Almost a lifetime has elapsed without either of us bridging the gap. But recent events and the wisdom of years has led to each of us reaching for the other. The reaching has led to a better understanding and an acceptance of our individuality. At long last, I believe that we have become friends and not just brothers.
We have a way to travel before all the barriers are removed but the wall has been breached. Whether we will be granted the years to remove all constraints is questionable, but it really is not a matter of great importance. We live many miles apart. That may change, but the physical proximity is not of prime importance thanks to the telephone.
It was always true, but now I can call my brother and say, "I love you."
I am uncertain as to my acceptance of phantasmagorical subjects. Happenstance, chance optical illusions may be all the explanation necessary - and yet --!!
It was a beautiful old farmhouse in a remote section of western New Jersey. It had been completely remodeled inside and greeted one with a charming blend of the old and new. My wife and I bought it after one inspection.
We moved in and paid little heed to the frequent but annoying small accidents that kept occurring. A stubbed toe, a cut finger, a piece of china dropped and broken; it was all very normal.
There was a feed mill two miles away where I purchased items for our animals. I visited it every two weeks or so. About six months after our taking up residence in the farmhouse, I was making my routine visit to the mill when the lady behind the counter stopped me.

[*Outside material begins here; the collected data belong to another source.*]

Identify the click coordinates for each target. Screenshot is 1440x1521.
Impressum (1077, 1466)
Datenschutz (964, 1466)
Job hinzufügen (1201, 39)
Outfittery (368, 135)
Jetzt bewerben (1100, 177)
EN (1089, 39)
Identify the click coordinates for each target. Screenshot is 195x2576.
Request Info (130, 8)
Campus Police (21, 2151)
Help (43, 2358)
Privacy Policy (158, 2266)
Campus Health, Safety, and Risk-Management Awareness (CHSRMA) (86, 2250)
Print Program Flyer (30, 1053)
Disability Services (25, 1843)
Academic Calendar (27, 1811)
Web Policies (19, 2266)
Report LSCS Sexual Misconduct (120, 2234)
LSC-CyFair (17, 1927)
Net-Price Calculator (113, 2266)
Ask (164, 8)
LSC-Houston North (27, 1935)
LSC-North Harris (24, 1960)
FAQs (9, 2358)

"Have you been bothered by the ghost yet?"
"What ghost?" I replied, puzzled.
"Don't you know what happened in your house?"
She then proceeded to inform me that one of the former owners had done away with himself because of some unspecified woe in a particularly messy manner that involved a shotgun.

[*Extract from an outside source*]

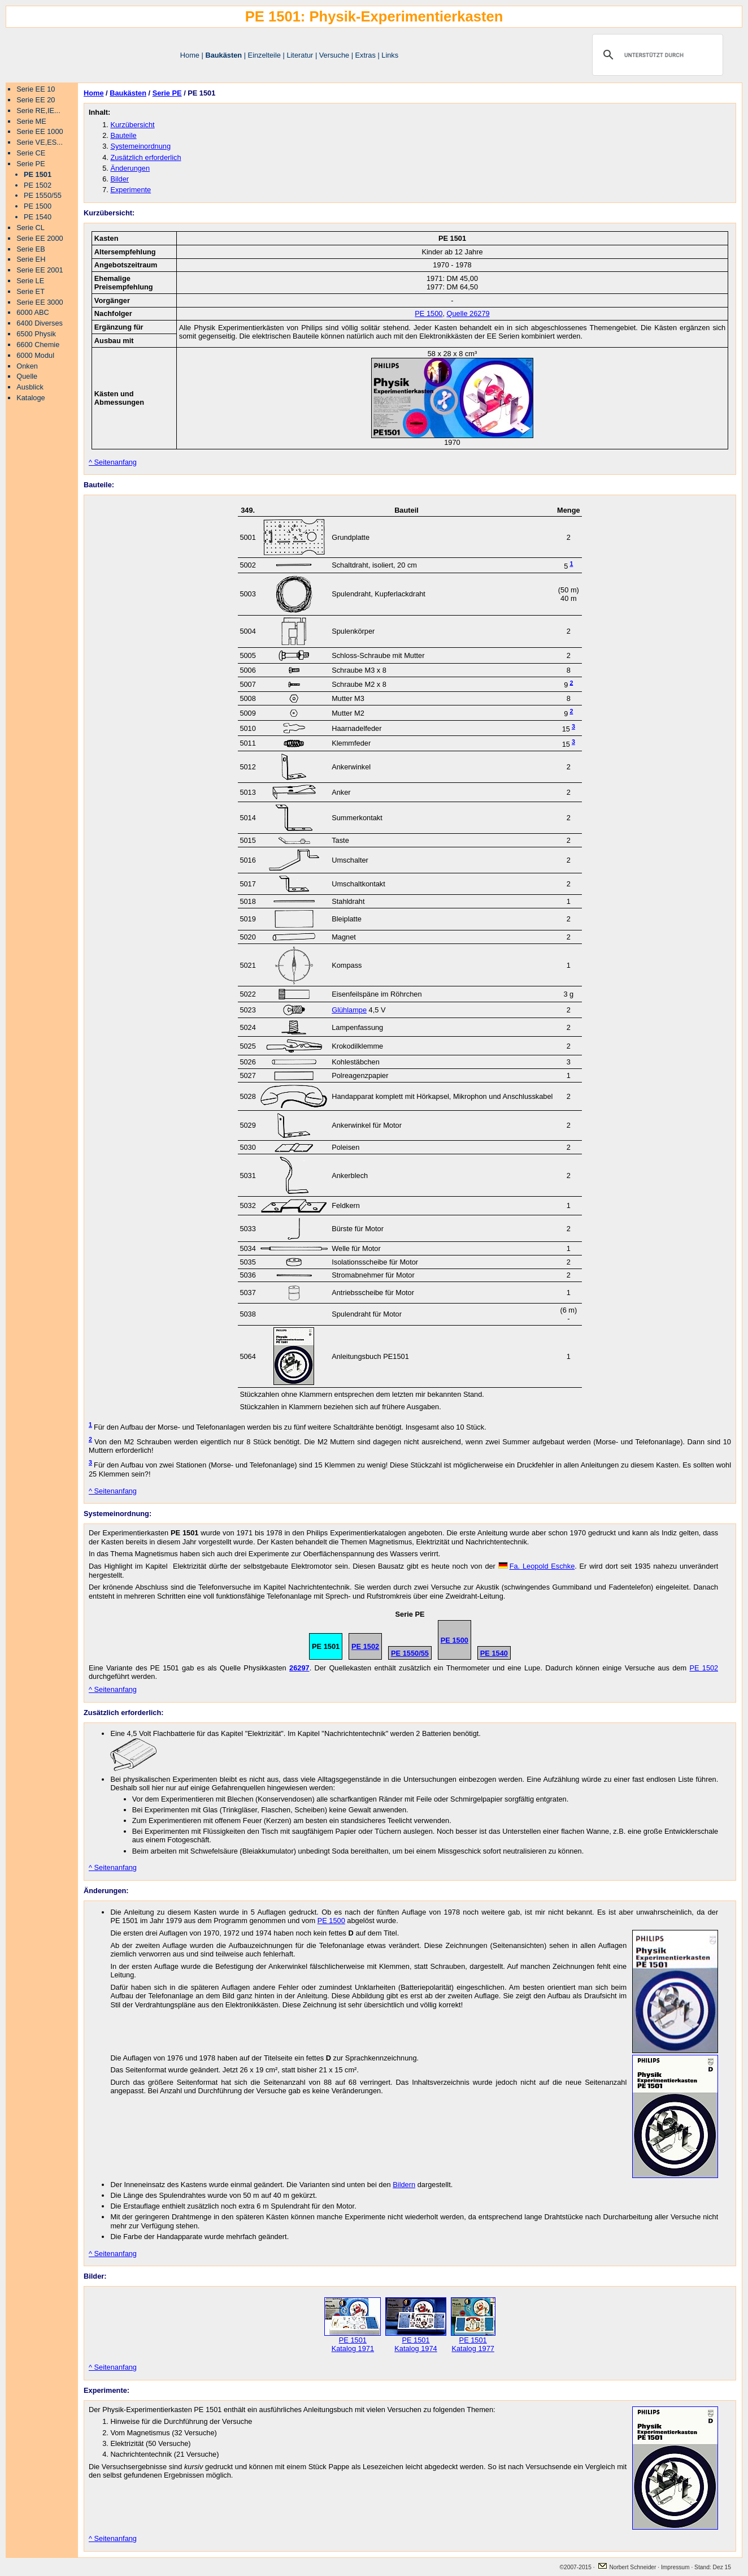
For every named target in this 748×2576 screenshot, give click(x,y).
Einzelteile (264, 55)
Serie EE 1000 (39, 131)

I returned home and imparted the pleasant tale to my wife. We both speculated that all the small mishaps and annoyances that had been plaguing us might be the manifestations of an unwanted spirit.
The little annoyances continued until one day, after tripped over a bucket in the bar, I grew exasperated and yelled.
"Look, we're here to stay. Your little tricks will not drive us away. You might as well learn to live with us. We are happy people and this is, and will be, a happy place."
I felt a little foolish and was pleased that no one had witnessed my outburst.
My wife loves music. It was not unusual for a radio or stereo to be playing most of the time. However, I noticed that a radio was left playing, softly, even when we had retired for the night. I mentioned it to my spouse and she told me that she had informed the house that pleasant music and laughter were to be a part of every day, and it might as well accept that fact and join us in our approach to life each day.
Strangely, my outburst and her ultimatum had occurred on the same day. Even more strangely, the little accidents stopped. The easily explainable but annoying troubles ceased. Coincidence? Very likely. Yet food for thought.
We lived in and enjoyed our home for four years. Then fate stepped in and decreed that we had to move once more. We had grown to love our home and were truly upset at the necessity for uprooting ourselves.
The day we listed our house for sale and the brokers' sign was erected on our front lawn, the little accidents began, once more, to occur.
There's so much more to this story than Dad told. A beloved antique, cast iron woodstove was broken in half by the movers when they moved in. A sudden burst pipe caused the ceiling in the living room to collapse right on top of Mom's most prized possession, her antique baby grand piano. And then peace was established as Dad recounts here. And my mother told me that once the house was for sale, the sense of a fog lifted that they'd enjoyed once that peace was made descended again. She felt guilty; they'd made a friend with an unquiet spirit, then had had to say goodbye, leaving it to its restless and unhappy tenancy.